Alexeï s'arrêta près du piano, laissa retomber une main sur le clavier, écouta, referma le couvercle. La joie de ne pas sentir en lui la présence d'un jeune homme épris de musique était très rassurante. Il regarda sa main, ces doigts couverts de cicatrices, d'éraflures, cette paume aux cals jaunâtres. La main d'un autre homme. Il pensa que, dans un livre, un homme dans sa situation aurait dû se précipiter vers ce piano, jouer en oubliant tout, pleurer peut-être. Il sourit. Cette pensée, cette idée livresque était probablement l'unique attache qui le reliait encore à son passé. Rejoignant les soldats, il rencontra le regard sans vie du tireur allemand étendu sur le parquet et se dit que pour cet homme il était un imprudent officier russe qui faisait briller les verres de ses jumelles. Cet officier en contre-plaqué avec des yeux découpés dans une boîte de conserve.


Il espérait avancer à travers cette guerre sans marquer par des traits voyants l'identité de celui dont il vivait désormais la vie. Être lisse, sans relief ni personnalité, un peu comme cet ovale en contreplaqué. Mais la guerre, avec ses fantaisies qui pourtant ne l'étonnaient plus, décida d'imprimer sa marque à la photo d'un jeune blond auquel il ressemblait tant.

Ce fut cette deuxième blessure, bien plus grave que la précédente, et, après deux semaines passées entre la vie et la mort, ce premier reflet dans un miroir, au moment où l'on changeait les pansements: un crâne nu, sans âge, et une cicatrice qui descendait en biais de la ligne des cheveux vers la tempe.


Il fit tout pour éviter d'être réformé.
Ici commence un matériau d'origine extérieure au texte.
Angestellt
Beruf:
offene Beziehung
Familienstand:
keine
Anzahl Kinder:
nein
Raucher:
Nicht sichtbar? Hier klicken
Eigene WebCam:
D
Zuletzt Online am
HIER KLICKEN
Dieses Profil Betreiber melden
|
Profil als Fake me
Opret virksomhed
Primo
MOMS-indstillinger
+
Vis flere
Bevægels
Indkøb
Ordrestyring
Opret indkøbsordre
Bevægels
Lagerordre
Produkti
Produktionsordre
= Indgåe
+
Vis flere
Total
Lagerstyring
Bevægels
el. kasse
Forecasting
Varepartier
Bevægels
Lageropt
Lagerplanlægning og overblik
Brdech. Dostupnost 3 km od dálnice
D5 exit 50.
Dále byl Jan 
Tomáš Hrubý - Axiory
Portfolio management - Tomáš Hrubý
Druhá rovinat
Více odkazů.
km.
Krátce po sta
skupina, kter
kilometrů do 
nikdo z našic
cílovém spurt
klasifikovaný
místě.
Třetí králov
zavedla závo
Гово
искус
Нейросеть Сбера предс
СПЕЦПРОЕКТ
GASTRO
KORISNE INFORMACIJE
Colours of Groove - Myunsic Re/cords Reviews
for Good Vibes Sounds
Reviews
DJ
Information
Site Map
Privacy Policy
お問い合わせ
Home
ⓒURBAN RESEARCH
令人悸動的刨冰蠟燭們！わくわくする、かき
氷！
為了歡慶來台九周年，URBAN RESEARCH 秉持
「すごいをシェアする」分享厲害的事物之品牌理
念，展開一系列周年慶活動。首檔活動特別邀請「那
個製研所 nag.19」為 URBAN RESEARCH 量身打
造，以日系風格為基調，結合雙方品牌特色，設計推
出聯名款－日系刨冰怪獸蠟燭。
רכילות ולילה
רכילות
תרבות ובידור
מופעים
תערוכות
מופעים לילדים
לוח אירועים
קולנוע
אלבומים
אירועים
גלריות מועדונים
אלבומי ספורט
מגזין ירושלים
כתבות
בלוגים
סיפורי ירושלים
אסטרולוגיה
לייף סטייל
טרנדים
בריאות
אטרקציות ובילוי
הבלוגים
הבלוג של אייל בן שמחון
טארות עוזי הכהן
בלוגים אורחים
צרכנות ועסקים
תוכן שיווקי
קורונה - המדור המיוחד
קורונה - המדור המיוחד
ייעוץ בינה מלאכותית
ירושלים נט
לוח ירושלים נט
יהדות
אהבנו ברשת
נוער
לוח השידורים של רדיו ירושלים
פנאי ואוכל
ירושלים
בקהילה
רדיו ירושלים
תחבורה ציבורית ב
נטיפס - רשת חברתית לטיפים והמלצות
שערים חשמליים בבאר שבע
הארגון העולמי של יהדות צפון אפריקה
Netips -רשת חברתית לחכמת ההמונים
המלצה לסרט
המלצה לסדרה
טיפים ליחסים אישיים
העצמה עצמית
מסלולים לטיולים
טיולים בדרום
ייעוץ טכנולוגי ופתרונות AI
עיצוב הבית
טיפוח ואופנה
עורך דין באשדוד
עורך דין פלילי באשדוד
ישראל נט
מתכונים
Feignit la santé malgré la douleur mate, patiente, qui l'imprégnait, malgré le silence de la mort qui s'était installé dans ses pensées. Le médecin lui parla comme à un enfant qui essaye de s'accrocher à la main de sa mère obligée de partir: «Écoute, tu vas passer un mois dans ton village, tu vas déjà reprendre un peu de poids grâce aux pâtés de maman et puis on verra.» Alexeï voulait rester non par quelque esprit d'abnégation héroïque, mais tout simplement parce qu'il n'avait nulle part où aller.